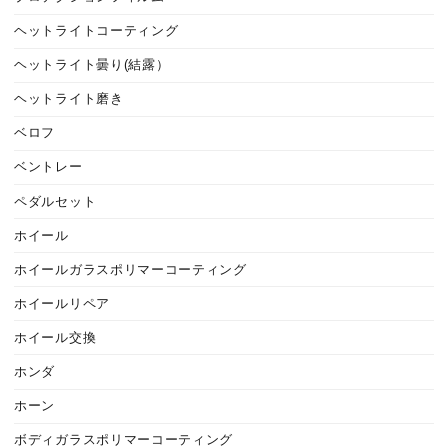
ヘットライトコーティング
ヘットライト曇り(結露）
ヘットライト磨き
ベロフ
ベントレー
ペダルセット
ホイール
ホイールガラスポリマーコーティング
ホイールリペア
ホイール交換
ホンダ
ホーン
ボディガラスポリマーコーティング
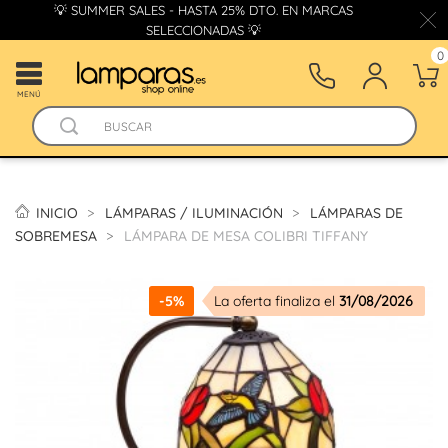
💡 SUMMER SALES - HASTA 25% DTO. EN MARCAS
SELECCIONADAS 💡
0
MENÚ
INICIO
LÁMPARAS / ILUMINACIÓN
LÁMPARAS DE
SOBREMESA
LÁMPARA DE MESA COLIBRI TIFFANY
-5%
La oferta finaliza el
31/08/2026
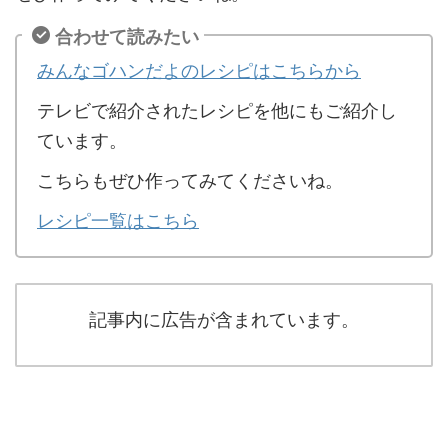
合わせて読みたい
みんなゴハンだよのレシピはこちらから
テレビで紹介されたレシピを他にもご紹介し
ています。
こちらもぜひ作ってみてくださいね。
レシピ一覧はこちら
記事内に広告が含まれています。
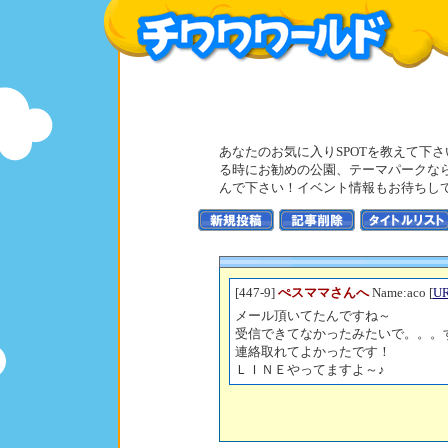
あなたのお気に入りSPOTを教えて下
る時にお勧めの公園、テーマパークな
んで下さい！イベント情報もお待ちし
[447-9]
ぺスママさんへ
Name:aco [
U
メール頂いてたんですね～
受信できてなかったみたいで。。。すみ
連絡取れてよかったです！
ＬＩＮＥやってますよ～♪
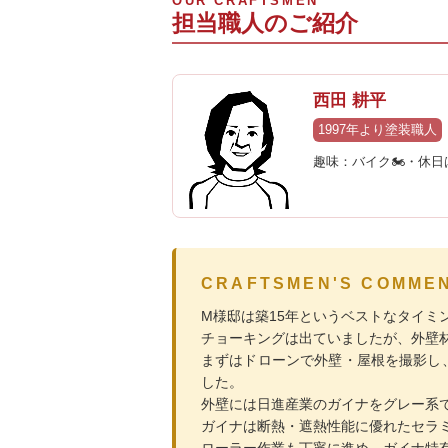
OUR CRAFTSMEN
担当職人のご紹介
西田 耕平
1997年より塗装職人
趣味：バイク🏍・休
CRAFTSMEN'S COMM
M様邸は築15年というベストなタイミ
チョーキングは出ていましたが、外壁
まずはドローンで外壁・屋根を撮影し
した。
外壁には日進産業のガイナをグレー系
ガイナは断熱・遮熱性能に優れたセラ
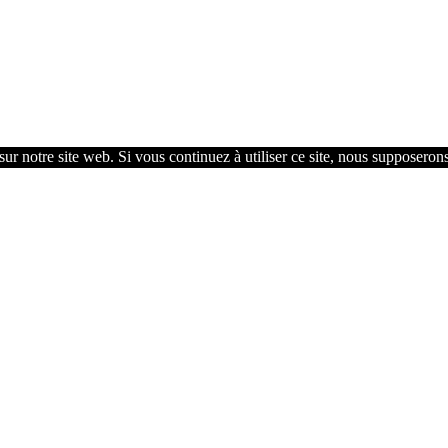
ur notre site web. Si vous continuez à utiliser ce site, nous supposerons 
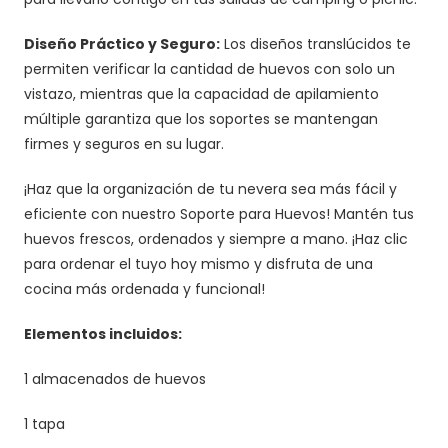
Diseño Práctico y Seguro:
Los diseños translúcidos te
permiten verificar la cantidad de huevos con solo un
vistazo, mientras que la capacidad de apilamiento
múltiple garantiza que los soportes se mantengan
firmes y seguros en su lugar.
¡Haz que la organización de tu nevera sea más fácil y
eficiente con nuestro Soporte para Huevos! Mantén tus
huevos frescos, ordenados y siempre a mano. ¡Haz clic
para ordenar el tuyo hoy mismo y disfruta de una
cocina más ordenada y funcional!
Elementos incluidos:
1 almacenados de huevos
1 tapa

[Activity]:
Please transcribe the entries precisely and omit any images they hold.

[Answer to this task]:
ヘットライトコーティング
ヘットライト曇り(結露）
ヘットライト磨き
ベロフ
ベントレー
ペダルセット
ホイール
ホイールガラスポリマーコーティング
ホイールリペア
ホイール交換
ホンダ
ホーン
ボディガラスポリマーコーティング
💡 SUMMER SALES - HASTA 25% DTO. EN MARCAS
SELECCIONADAS 💡
0
MENÚ
INICIO
LÁMPARAS / ILUMINACIÓN
LÁMPARAS DE
SOBREMESA
LÁMPARA DE MESA COLIBRI TIFFANY
-5%
La oferta finaliza el
31/08/2026
合わせて読みたい
みんなゴハンだよのレシピはこちらから
テレビで紹介されたレシピを他にもご紹介し
ています。
こちらもぜひ作ってみてくださいね。
レシピ一覧はこちら
記事内に広告が含まれています。
あなたのお気に入りSPOTを教えて下
る時にお勧めの公園、テーマパークな
んで下さい！イベント情報もお待ちし
[447-9]
ぺスママさんへ
Name:aco [
U
メール頂いてたんですね～
受信できてなかったみたいで。。。すみ
連絡取れてよかったです！
ＬＩＮＥやってますよ～♪
OUR CRAFTSMEN
担当職人のご紹介
西田 耕平
1997年より塗装職人
趣味：バイク🏍・休
CRAFTSMEN'S COMM
M様邸は築15年というベストなタイミ
チョーキングは出ていましたが、外壁
まずはドローンで外壁・屋根を撮影し
した。
外壁には日進産業のガイナをグレー系
ガイナは断熱・遮熱性能に優れたセラ
ur notre site web. Si vous continuez à utiliser ce site, nous supposerons 
Diseño Práctico y Seguro:
Los diseños translúcidos te
permiten verificar la cantidad de huevos con solo un
vistazo, mientras que la capacidad de apilamiento
múltiple garantiza que los soportes se mantengan
firmes y seguros en su lugar.
¡Haz que la organización de tu nevera sea más fácil y
eficiente con nuestro Soporte para Huevos! Mantén tus
huevos frescos, ordenados y siempre a mano. ¡Haz clic
para ordenar el tuyo hoy mismo y disfruta de una
cocina más ordenada y funcional!
Elementos incluidos:
1 almacenados de huevos
1 tapa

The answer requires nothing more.